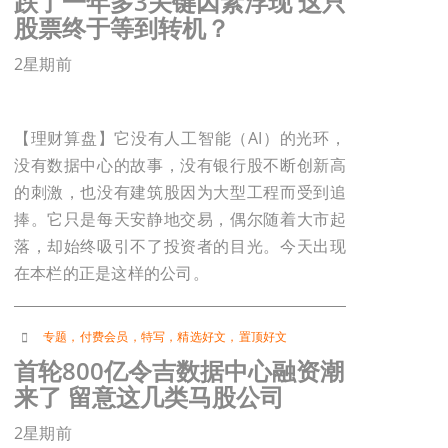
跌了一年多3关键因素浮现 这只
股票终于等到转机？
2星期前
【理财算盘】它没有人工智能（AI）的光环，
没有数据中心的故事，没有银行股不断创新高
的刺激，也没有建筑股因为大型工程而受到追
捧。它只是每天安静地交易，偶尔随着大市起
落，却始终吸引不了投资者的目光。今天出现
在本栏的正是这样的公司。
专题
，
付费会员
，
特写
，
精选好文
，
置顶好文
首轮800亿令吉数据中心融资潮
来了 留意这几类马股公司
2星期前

--

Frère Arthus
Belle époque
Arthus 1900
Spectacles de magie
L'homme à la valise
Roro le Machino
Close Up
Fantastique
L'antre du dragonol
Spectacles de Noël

#### Work instruction:
Your answer should consist of the lines of the listing that contain "Spectacles", copied as they stand.

#### Written answer:
Spectacles de magie
Spectacles de Noël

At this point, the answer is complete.